Call 911 or go to the nearest emergency department if you notice any of the following:
  • Sudden, severe abdominal or upper‑mid chest pain that does not improve with medication.
  • Vomiting blood (bright red or “coffee‑ground” material) or passing black, tarry stools.
  • Signs of perforation: sudden sharp pain, fever, abdominal rigidity, or swelling.
  • Profound dizziness, fainting, or rapid heartbeat (possible severe blood loss).
  • Unexplained, persistent vomiting that prevents you from keeping fluids down.
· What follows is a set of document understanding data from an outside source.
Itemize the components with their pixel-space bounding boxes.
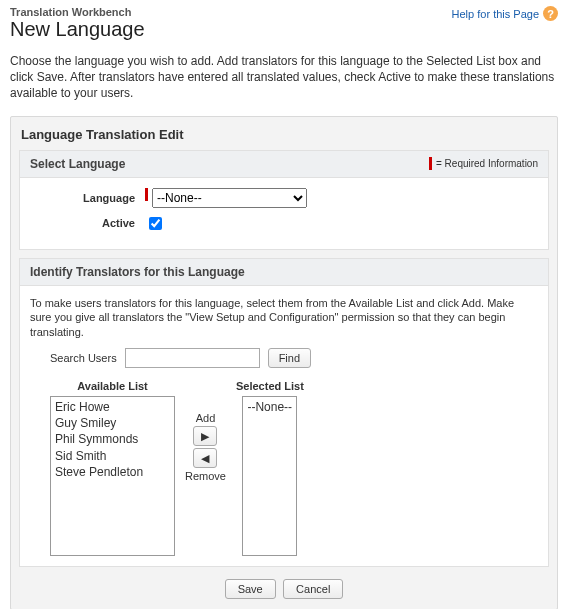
list-item[interactable]: Phil Symmonds <box>55 431 170 447</box>
select-language-header: Select Language <box>30 157 125 171</box>
remove-button[interactable]: ◀ <box>193 448 217 468</box>
add-label: Add <box>196 412 216 424</box>
required-bar-icon <box>145 188 148 201</box>
intro-text: Choose the language you wish to add. Add… <box>10 53 558 102</box>
required-info-label: = Required Information <box>436 158 538 169</box>
add-button[interactable]: ▶ <box>193 426 217 446</box>
help-link[interactable]: Help for this Page ? <box>452 6 558 21</box>
selected-list[interactable]: --None-- <box>242 396 297 556</box>
find-button[interactable]: Find <box>268 348 311 368</box>
translators-header: Identify Translators for this Language <box>30 265 245 279</box>
active-checkbox[interactable] <box>149 217 162 230</box>
help-icon: ? <box>543 6 558 21</box>
remove-label: Remove <box>185 470 226 482</box>
available-list-title: Available List <box>77 380 148 392</box>
search-users-input[interactable] <box>125 348 260 368</box>
list-item[interactable]: --None-- <box>247 399 292 415</box>
breadcrumb: Translation Workbench <box>10 6 145 18</box>
list-item[interactable]: Steve Pendleton <box>55 464 170 480</box>
active-label: Active <box>30 217 145 229</box>
required-bar-icon <box>429 157 432 170</box>
language-select[interactable]: --None-- <box>152 188 307 208</box>
translators-section: Identify Translators for this Language T… <box>19 258 549 568</box>
page-title: New Language <box>10 18 145 41</box>
edit-panel: Language Translation Edit Select Languag… <box>10 116 558 609</box>
language-label: Language <box>30 192 145 204</box>
cancel-button[interactable]: Cancel <box>283 579 343 599</box>
search-users-label: Search Users <box>50 352 117 364</box>
list-item[interactable]: Guy Smiley <box>55 415 170 431</box>
available-list[interactable]: Eric HoweGuy SmileyPhil SymmondsSid Smit… <box>50 396 175 556</box>
translators-desc: To make users translators for this langu… <box>30 296 538 341</box>
panel-title: Language Translation Edit <box>11 117 557 150</box>
arrow-left-icon: ◀ <box>201 452 209 465</box>
required-info: = Required Information <box>429 157 538 170</box>
help-link-label: Help for this Page <box>452 8 539 20</box>
save-button[interactable]: Save <box>225 579 276 599</box>
list-item[interactable]: Sid Smith <box>55 448 170 464</box>
arrow-right-icon: ▶ <box>201 430 209 443</box>
selected-list-title: Selected List <box>236 380 304 392</box>
list-item[interactable]: Eric Howe <box>55 399 170 415</box>
select-language-section: Select Language = Required Information L… <box>19 150 549 250</box>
These symptoms may indicate a bleeding ulcer, perforation, or other life‑threatening complication that needs immediate attention.

References

  1. Mayo Clinic. Zollinger‑Ellison syndrome. Updated 2023. https://www.mayoclinic.org
  2. National Institutes of Health (NIH). Neuroendocrine Tumors. 2024. https://www.cancer.gov
  3. Cleveland Clinic. Gastrinoma (Zollinger‑Ellison). 2022. https://my.clevelandclinic.org
  4. World Health Organization (WHO). Classification of Neuroendocrine Tumors. 2023. https://www.who.int
  5. American College of Gastroenterology. Management of Gastric Acid Hypersecretion. 2023. https://gi.org
  6. Huang, R. et al. “Long‑term outcomes after surgical resection of gastrinomas.” Annals of Surgery, 2022; 275(5): 837‑845.
  7. Fassnacht, M., & Niederle, B. “Use of somatostatin analogues in Zollinger‑Ellison syndrome.” Endocrine Reviews, 2021; 42(2): 271‑284.